By: David Plehn and Anika Achary

Link to UCI data repository where data was acquired:
https://archive.ics.uci.edu/dataset/186/wine+quality

# Introduction

Problem:
We will be creating a multinomial logistic regession model to predict wine quality (red and white variants of the Portuguese "Vinho Verde" wine) based on physicochemical tests.

# Requirements

Python Modules:
*   Pandas
*   Numpy
*   matplotlib
*   (%matplotlib inline to ensure it is properly displayed)
*   sklearn
*   seaborn
*   scipy
*   warnings

In [10]:
%matplotlib inline
import pandas as pd
import numpy as np
from sklearn.model_selection import train_test_split
import matplotlib.pyplot as plt
import seaborn as sns

Before we uploaded the dataset, we had to split the dataset by delimeter in excel so we could read it by columns.

In [12]:
df_red = pd.read_csv("C:/Users/david/OneDrive/Desktop/Intro To ML/Final_Project/winequality-red.csv")
df_red.head()

FileNotFoundError: [Errno 2] No such file or directory: 'C:/Users/david/OneDrive/Desktop/Intro To ML/Final_Project/winequality-red.csv'

In [None]:
df_white = pd.read_csv("C:/Users/david/OneDrive/Desktop/Intro To ML/Final_Project/winequality-white.csv")
df_white.head()

In [None]:
print(df_white.shape)
print(df_red.shape)

In [None]:
print(df_white.info())
print("-----------------------------------------")
print(df_red.info())

In [None]:
print(df_white.isnull().sum())
print("-------------------")
print(df_red.isnull().sum())

## Histograms on DataFrame features

### Histograms for df_red's features

In [None]:
df_red.hist(figsize=(20, 20))

### Histograms for df_white's features

In [None]:
df_white.hist(figsize=(20, 20))

## Pairplots on DataFrames

### Pairplot for df_white

In [None]:
import warnings 
warnings.filterwarnings('ignore')

sns.pairplot(df_white)
plt.show()

### Pairplot for df_red

In [None]:
sns.pairplot(df_red)
plt.show()

## Correlation and heatmaps for DateFrames

### Correlation and heatmap for the df_red dataset

In [None]:
matrix_red = np.triu(df_red.corr())
ax_red = sns.heatmap(df_red.corr(), annot = True, square=True, \
            linewidths=1, linecolor='black') #, mask=matrix)
bottom_red, top_red = ax_red.get_ylim()
ax_red.set_ylim(bottom_red + 0.5, top_red - 0.5)
df_red.corr()

### Correlation and heatmap for the df_white dataset

In [None]:
matrix_white = np.triu(df_white.corr())
ax_white = sns.heatmap(df_white.corr(), annot = True, square=True, \
            linewidths=1, linecolor='black') #, mask=matrix)
bottom_white, top_white = ax_white.get_ylim()
ax_white.set_ylim(bottom_white + 0.5, top_white - 0.5)
df_white.corr()

### Multinomial Logistic Regression

#### The lbfgs solver can account for multinomial loss, so we dont have to alter it

In [None]:
from sklearn.linear_model import LogisticRegression

reg_red = LogisticRegression(penalty='l2', C=1, solver='lbfgs', max_iter = 1000)
reg_white = LogisticRegression(penalty='l2', C=1, solver='lbfgs', max_iter = 1000)
print(reg_red)
print(reg_white)

### K^2 test for Normality Test

In [None]:
from scipy.stats import kstest

normal_features_red = []
non_normal_features_red = []

for feature in df_red:
    stat, p = kstest(df_red[feature], 'norm', args=(df_red[feature].mean(), df_red[feature].std()))
    if p > 0.05:
        normal_features_red.append(feature)
    else:
        non_normal_features_red.append(feature)

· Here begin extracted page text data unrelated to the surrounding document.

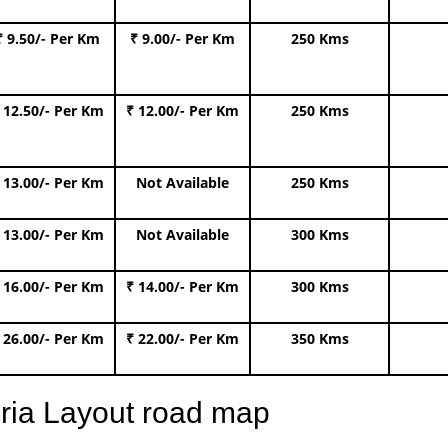
₹ 9.50/- Per Km
₹ 9.00/- Per Km
250 Kms
 12.50/- Per Km
₹ 12.00/- Per Km
250 Kms
 13.00/- Per Km
Not Available
250 Kms
 13.00/- Per Km
Not Available
300 Kms
 16.00/- Per Km
₹ 14.00/- Per Km
300 Kms
 26.00/- Per Km
₹ 22.00/- Per Km
350 Kms
oria Layout road map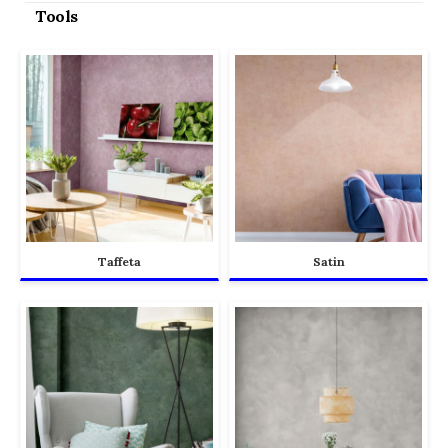
Tools
Taffeta
Satin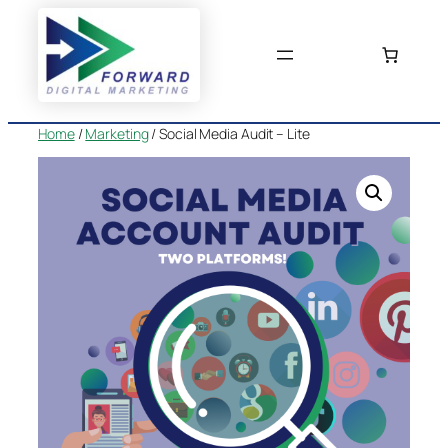
Skip
to
content
Home
/
Marketing
/ Social Media Audit – Lite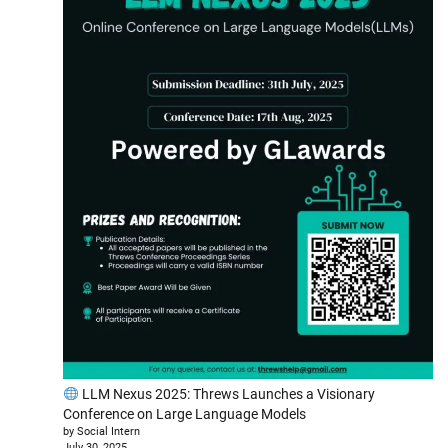
LLM Nexus 2025: Threws Launches a Visionary
Conference on Large Language Models
by Social Intern
July 30, 2025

normal_features_white = []
non_normal_features_white = []

for feature in df_white:
    stat, p = kstest(df_white[feature], 'norm', args=(df_white[feature].mean(), df_white[feature].std()))
    if p > 0.05:
        normal_features_white.append(feature)
    else:
        non_normal_features_white.append(feature)

print("Normally Distributed Features for df_red:", normal_features_red)
print("Non-Normally Distributed Features for df_red:", non_normal_features_red)
print("---------------------------------------------------------------------------------------")
print("Normally Distributed Features for df_white:", normal_features_white)
print("Non-Normally Distributed Features for df_white:", non_normal_features_white)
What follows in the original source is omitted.